There have been stages in my life where I did not walk in close fellowship with God. I faked it. And though I continued in ministry as usual, making a show of 'doing good works' to the people around me, God and I both knew that it was illegitimate.
Since then, God has revived my heart. I cannot get enough of the Word and often find my soul bursting with its fullness. I desire Him more than anything on earth. I won't deny that I still struggle with disappointment or times of silence from God. But through that breathing of the relationship, I no longer desire the 'fruit' so much as my Beloved.
Jesus says that if we abide in Him, we will bear much fruit. (John 15:5) Though not always visible to us, it is a given. While we are to remain intentional about sharing our faith, we do not have to strive so hard, because it is the Holy Spirit who draws people to Christ. For this reason, it cannot be forced.
I'm reminded of intimacy within a marriage. Only as the husband and wife draw near to each other are children conceived, and even then they are given almost while they sleep. (Psalm 127) The exact moment of conception is known only to God. Likewise, the moment the Holy Spirit births a new believer . . . a mystery.
Yet, what of those times when we draw near but still come up barren? This tests our faith to the limit, just as infertility can derail and devastate a couple to exasperation.
However, infertility often leads to other avenues of gaining children. So spiritually, the empty, the ache of longing, can be the calling to a different place . . . the fruit of faith. Can I trust God when it seems like He is going against His promise or His character? When it seems like He is not loving? When He has not granted my heart's desire? One peek at the lives of Abraham and Sarah, who were given a child in their old age, show us that God remains faithful against all odds.
I spent the last year in one area of ministry that seemed like a total bomb. . . a failure. But looking back, I believe God was testing my faith. Would I be obedient even without seeing fruit? Is love for my Savior enough?
God is not a liar. What appeared barren actually produced something unseen which I believe may result in tremendous fruit in the future. But there needs to be more ripening.

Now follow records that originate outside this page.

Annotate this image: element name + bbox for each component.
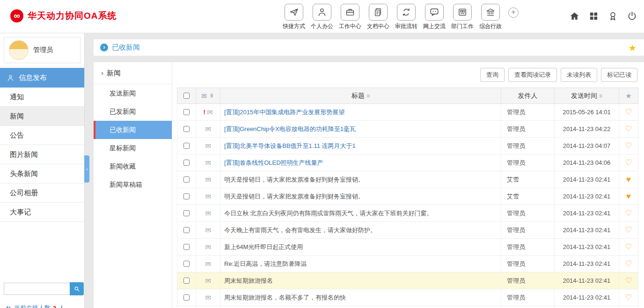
envelope-icon — [205, 125, 211, 132]
sidebar-collapse-handle[interactable] — [84, 155, 89, 183]
row-checkbox[interactable] — [183, 227, 190, 233]
row-checkbox[interactable] — [183, 278, 190, 284]
nav-item-5[interactable]: 网上交流 — [420, 4, 448, 30]
submenu-item-3[interactable]: 星标新闻 — [94, 139, 172, 157]
favorite-heart-icon[interactable]: ♡ — [625, 226, 632, 234]
select-all-checkbox[interactable] — [183, 93, 190, 99]
news-title[interactable]: 今天晚上有雷雨天气，会有雷电发生，请大家做好防护。 — [224, 226, 376, 235]
sidebar-item-2[interactable]: 公告 — [0, 126, 84, 145]
row-checkbox[interactable] — [183, 210, 190, 216]
favorite-heart-icon[interactable]: ♡ — [625, 277, 632, 285]
row-checkbox[interactable] — [183, 176, 190, 183]
favorite-heart-icon[interactable]: ♡ — [625, 108, 632, 116]
news-title[interactable]: 今日立秋 北京白天到夜间仍有阵雨或雷阵雨天气，请大家在下班前关好门窗。 — [224, 209, 433, 218]
favorite-heart-icon[interactable]: ♡ — [625, 260, 632, 268]
online-users-count: 2 — [53, 305, 56, 308]
table-row[interactable]: 周末短期旅游报名，名额不多了，有报名的快管理员2014-11-23 02:41♡ — [177, 289, 638, 306]
user-avatar — [9, 40, 29, 60]
nav-item-0[interactable]: 快捷方式 — [280, 4, 308, 30]
sidebar-item-6[interactable]: 大事记 — [0, 203, 84, 222]
apps-grid-icon[interactable] — [588, 11, 599, 22]
sidebar-item-1[interactable]: 新闻 — [0, 107, 84, 126]
user-card[interactable]: 管理员 — [4, 37, 80, 63]
search-button[interactable] — [70, 282, 84, 295]
table-row[interactable]: [置顶]GreenChip令X电容放电器的功耗降至1毫瓦管理员2014-11-2… — [177, 121, 638, 138]
row-icon-cell — [196, 138, 220, 154]
row-checkbox[interactable] — [183, 143, 190, 149]
news-title-link[interactable]: [置顶]2015年中国集成电路产业发展形势展望 — [224, 108, 344, 117]
table-row[interactable]: 明天是报销日，请大家把发票准备好到财务室报销。艾雪2014-11-23 02:4… — [177, 188, 638, 205]
send-time: 2014-11-23 02:41 — [555, 205, 619, 221]
time-sort-icon[interactable] — [599, 93, 602, 99]
news-title[interactable]: Re:近日高温，请注意防暑降温 — [224, 260, 307, 268]
favorite-heart-icon[interactable]: ♡ — [625, 209, 632, 217]
news-title[interactable]: 周末短期旅游报名 — [224, 277, 273, 285]
table-row[interactable]: Re:近日高温，请注意防暑降温管理员2014-11-23 02:41♡ — [177, 256, 638, 272]
row-checkbox[interactable] — [183, 193, 190, 199]
sender: 管理员 — [501, 104, 555, 120]
favorite-heart-icon[interactable]: ♡ — [625, 293, 632, 301]
submenu-item-4[interactable]: 新闻收藏 — [94, 157, 172, 176]
table-row[interactable]: 周末短期旅游报名管理员2014-11-23 02:41♡ — [177, 306, 638, 308]
sidebar-item-3[interactable]: 图片新闻 — [0, 145, 84, 164]
table-row[interactable]: [置顶]首条线性OLED照明生产线量产管理员2014-11-23 04:06♡ — [177, 154, 638, 171]
table-row[interactable]: 周末短期旅游报名管理员2014-11-23 02:41♡ — [177, 272, 638, 289]
toolbar-button-0[interactable]: 查询 — [480, 68, 505, 82]
table-row[interactable]: 今天晚上有雷雨天气，会有雷电发生，请大家做好防护。管理员2014-11-23 0… — [177, 222, 638, 239]
sidebar-section-info-publish[interactable]: 信息发布 — [0, 68, 84, 88]
row-checkbox[interactable] — [183, 244, 190, 250]
news-title[interactable]: 明天是报销日，请大家把发票准备好到财务室报销。 — [224, 176, 364, 184]
row-checkbox[interactable] — [183, 109, 190, 115]
send-time: 2014-11-23 02:41 — [555, 256, 619, 272]
ribbon-icon[interactable] — [607, 11, 618, 22]
favorite-page-star-icon[interactable] — [629, 43, 637, 53]
nav-item-7[interactable]: 综合行政 — [476, 4, 505, 30]
add-module-button[interactable] — [508, 7, 519, 18]
row-checkbox[interactable] — [183, 160, 190, 166]
nav-item-2[interactable]: 工作中心 — [336, 4, 364, 30]
news-title-link[interactable]: [置顶]北美半导体设备BB值升至1.11 连两月大于1 — [224, 142, 356, 150]
row-checkbox[interactable] — [183, 126, 190, 132]
row-checkbox-cell — [177, 121, 196, 137]
favorite-heart-icon[interactable]: ♡ — [625, 159, 632, 167]
favorite-heart-icon[interactable]: ♥ — [626, 176, 631, 183]
news-title[interactable]: 明天是报销日，请大家把发票准备好到财务室报销。 — [224, 192, 364, 201]
table-row[interactable]: 明天是报销日，请大家把发票准备好到财务室报销。艾雪2014-11-23 02:4… — [177, 171, 638, 188]
submenu-item-1[interactable]: 已发新闻 — [94, 103, 172, 121]
favorite-heart-icon[interactable]: ♡ — [625, 125, 632, 133]
power-icon[interactable] — [627, 11, 637, 22]
nav-item-3[interactable]: 文档中心 — [364, 4, 392, 30]
submenu-item-2[interactable]: 已收新闻 — [94, 121, 172, 139]
home-icon[interactable] — [569, 11, 580, 22]
news-title-link[interactable]: [置顶]GreenChip令X电容放电器的功耗降至1毫瓦 — [224, 125, 356, 133]
sidebar-item-0[interactable]: 通知 — [0, 88, 84, 107]
title-sort-icon[interactable] — [366, 93, 370, 99]
favorite-heart-icon[interactable]: ♥ — [626, 192, 631, 200]
nav-item-4[interactable]: 审批流转 — [392, 4, 420, 30]
online-users-suffix: 人 — [59, 304, 65, 308]
table-row[interactable]: [置顶]北美半导体设备BB值升至1.11 连两月大于1管理员2014-11-23… — [177, 138, 638, 154]
submenu-item-5[interactable]: 新闻草稿箱 — [94, 176, 172, 194]
toolbar-button-1[interactable]: 查看阅读记录 — [508, 68, 557, 82]
submenu-item-0[interactable]: 发送新闻 — [94, 84, 172, 103]
news-title[interactable]: 新上64M光纤即日起正式使用 — [224, 243, 303, 251]
nav-item-1[interactable]: 个人办公 — [308, 4, 336, 30]
favorite-heart-icon[interactable]: ♡ — [625, 243, 632, 251]
row-checkbox[interactable] — [183, 261, 190, 267]
nav-item-6[interactable]: 部门工作 — [448, 4, 476, 30]
news-title-link[interactable]: [置顶]首条线性OLED照明生产线量产 — [224, 159, 323, 167]
toolbar-button-3[interactable]: 标记已读 — [601, 68, 637, 82]
table-row[interactable]: 新上64M光纤即日起正式使用管理员2014-11-23 02:41♡ — [177, 239, 638, 256]
sidebar-item-5[interactable]: 公司相册 — [0, 183, 84, 203]
table-row[interactable]: 今日立秋 北京白天到夜间仍有阵雨或雷阵雨天气，请大家在下班前关好门窗。管理员20… — [177, 205, 638, 222]
table-row[interactable]: ![置顶]2015年中国集成电路产业发展形势展望管理员2015-05-26 14… — [177, 104, 638, 121]
row-checkbox[interactable] — [183, 294, 190, 301]
search-input[interactable] — [4, 283, 70, 295]
news-title[interactable]: 周末短期旅游报名，名额不多了，有报名的快 — [224, 293, 346, 302]
nav-item-label: 审批流转 — [395, 22, 417, 30]
toolbar-button-2[interactable]: 未读列表 — [561, 68, 597, 82]
bank-icon — [481, 4, 500, 21]
sidebar-item-4[interactable]: 头条新闻 — [0, 164, 84, 183]
favorite-heart-icon[interactable]: ♡ — [625, 142, 632, 150]
app-logo[interactable]: 华天动力协同OA系统 — [10, 9, 117, 22]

The fruit is too green to be picked. And maybe it is only still a bud, a seed buried at rest. But one thing I do know. Though the experience left me reeling in disillusionment, I am closer to my Beloved because of it. And this I love, absolutely love.
Devotion to God needs to come from the inside out. Ironically, when the focus is on gaining numbers for ourselves, there is no fruit: only wood, hay, and stubble, which will be burned up into nothingness.
Everlasting
Your light will shine when all else fades
Never ending
Your glory goes beyond all fame
And the cry of my heart
Is to bring You praise
From the inside out
Lord, my soul cries out . . . to You.